Choosing the Analytical Engine

All Microsoft Fabric roads lead to OneLake! You’ve already learned that mantra. However, which road is right for you? Should you pick a lakehouse, a warehouse, or maybe an eventhouse for storing your data in OneLake? There are numerous factors to take into account, so let’s explore three that I consider most relevant: data volume, supported data formats, and supported programming languages.

Data volume

Let’s first talk about the data volume. Although there is no single number that differentiates small and big data, and you’ll probably find dozens of opinions in the various resources on the web or books, we often refer to big data as an extremely large and diverse collection of data that continuously grows over time. However, for the sake of setting boundaries when making decisions, we will consider big data anything above 5 TB of stored data, and 100+ GB of ingested data per day.

When choosing the optimal analytical engine in Microsoft Fabric, there is no such thing as the minimum amount of data suitable for a warehouse versus a lakehouse, or vice versa. In theory, you can store only a few records of data in any of the analytical stores in Fabric, but you’ll start reaping the benefits of Massively Parallel Processing (MPP) architectures, which are implemented in both Fabric lakehouse and Fabric warehouse, with large amounts of data only.

Explaining the details about MPP is beyond the scope of this article, but you can find more details here.

To wrap up – data volume shouldn’t be a determining factor when deciding which analytical engine to use, as each lakehouse, warehouse, and eventhouse, scales to support petabytes of data if necessary.

Supported data formats

When choosing a storage option in OneLake, you’ll need to first consider the data format. The table you see depicts supported data formats in the three Fabric analytical storages.

As you can see, both lakehouse and eventhouse support all data formats. So, the fair question would be: when should I use a lakehouse over an eventhouse?

The short answer is: whenever you need to handle any type of streaming, or event-based data, choose an eventhouse. A few examples of event-based data are: telemetry and log data, time series, data collected from IoT devices, etc.

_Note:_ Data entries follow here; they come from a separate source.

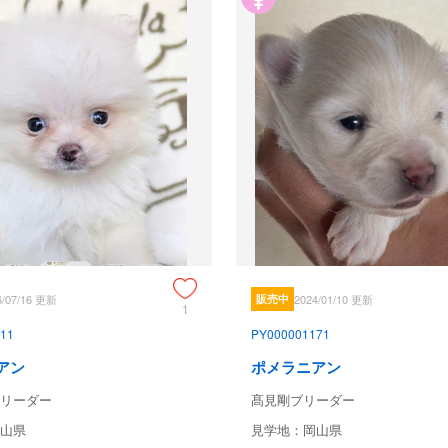
6/07/16 更新
販売中
2024/01/10 更新
1
11
PY000001171
アン
ポメラニアン
リーダー
髙見剛ブリーダー
山県
見学地：岡山県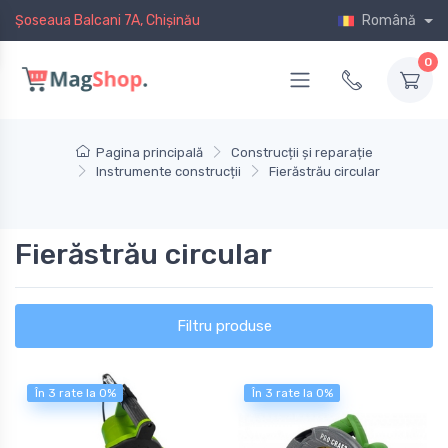
Șoseaua Balcani 7A, Chișinău
Română
0
Pagina principală
Construcții și reparație
Instrumente construcții
Fierăstrău circular
Fierăstrău circular
Filtru produse
În 3 rate la 0%
În 3 rate la 0%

Of course, the long answer to the question about Lakehouse vs. Eventhouse is more nuanced and depends on numerous factors, such as:

Using data downstream – For example, if you are using Direct Lake mode for Power BI semantic models, data must be available in Delta format, which is not the case in the eventhouse (unless you enable the Eventhouse OneLake Availability feature)
Optimizing storage cost – Generally speaking, storage is more expensive for eventhouse than for lakehouse, since eventhouses use OneLake Cache Storage to provide the fastest query response times at an additional cost, as described here. A point worth mentioning is that when you set the caching policy to move the data to cold storage in the eventhouse, it’s billed the same as regular OneLake storage. Hence, only keeping the data in the hot cache (which improves the query performance) will cost you more
Processing streaming data – Eventhouse is optimized for processing streaming data (indexing and partitioning happen automatically), whereas processing streaming data using a lakehouse will force the creation of multiple small parquet files that must be vacuumed and optimized later, which can lead to increased capacity unit consumption. Explaining the vacuum and optimize operations is out of the scope of this article, but you can read more about it here

Supported programming languages

Let’s now examine how supported programming languages might affect the storage choice. This is undoubtedly one of the key factors when making a decision, not only about the analytical engine, but also when designing the entire Fabric architecture. The reason is obvious – let’s imagine that the entire data team in your organization consists of hard-core T-SQL developers. Would you force them to learn another programming language (Python, for example)? Or would you rather choose a Fabric component that plays to their strength?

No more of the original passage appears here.